*** Opening of GIVEN RECORDS ***

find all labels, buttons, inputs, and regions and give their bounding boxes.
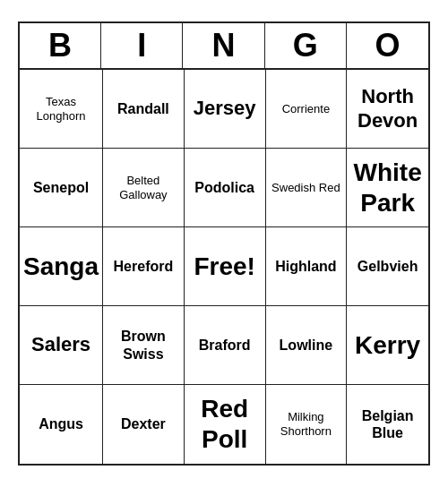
bingo-cell: Belted Galloway <box>103 149 185 227</box>
bingo-card: BINGO Texas LonghornRandallJerseyCorrien… <box>18 21 430 466</box>
bingo-cell: Highland <box>266 227 348 306</box>
bingo-cell: Milking Shorthorn <box>266 385 348 464</box>
header-letter: I <box>101 23 183 68</box>
header-letter: O <box>347 23 428 68</box>
bingo-cell: Brown Swiss <box>103 306 185 385</box>
bingo-cell: Texas Longhorn <box>20 70 103 149</box>
bingo-cell: Braford <box>185 306 266 385</box>
bingo-cell: Randall <box>103 70 185 149</box>
bingo-grid: Texas LonghornRandallJerseyCorrienteNort… <box>20 70 428 464</box>
header-letter: B <box>20 23 101 68</box>
bingo-cell: Sanga <box>20 227 103 306</box>
bingo-cell: Podolica <box>185 149 266 227</box>
bingo-cell: Kerry <box>347 306 428 385</box>
bingo-cell: Jersey <box>185 70 266 149</box>
bingo-cell: Belgian Blue <box>347 385 428 464</box>
bingo-cell: White Park <box>347 149 428 227</box>
bingo-cell: Free! <box>185 227 266 306</box>
bingo-header: BINGO <box>20 23 428 70</box>
bingo-cell: Senepol <box>20 149 103 227</box>
header-letter: G <box>265 23 347 68</box>
bingo-cell: Dexter <box>103 385 185 464</box>
bingo-cell: Lowline <box>266 306 348 385</box>
header-letter: N <box>183 23 264 68</box>
bingo-cell: Red Poll <box>185 385 266 464</box>
bingo-cell: Hereford <box>103 227 185 306</box>
bingo-cell: North Devon <box>347 70 428 149</box>
bingo-cell: Swedish Red <box>266 149 348 227</box>
bingo-cell: Gelbvieh <box>347 227 428 306</box>
bingo-cell: Angus <box>20 385 103 464</box>
bingo-cell: Corriente <box>266 70 348 149</box>
bingo-cell: Salers <box>20 306 103 385</box>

*** Close of GIVEN RECORDS ***

■ **REQUIRED WORK**
Indicate how many lines in the records above include the word "letter", giving no other content.

■ **EXERCISE OUTPUT**
5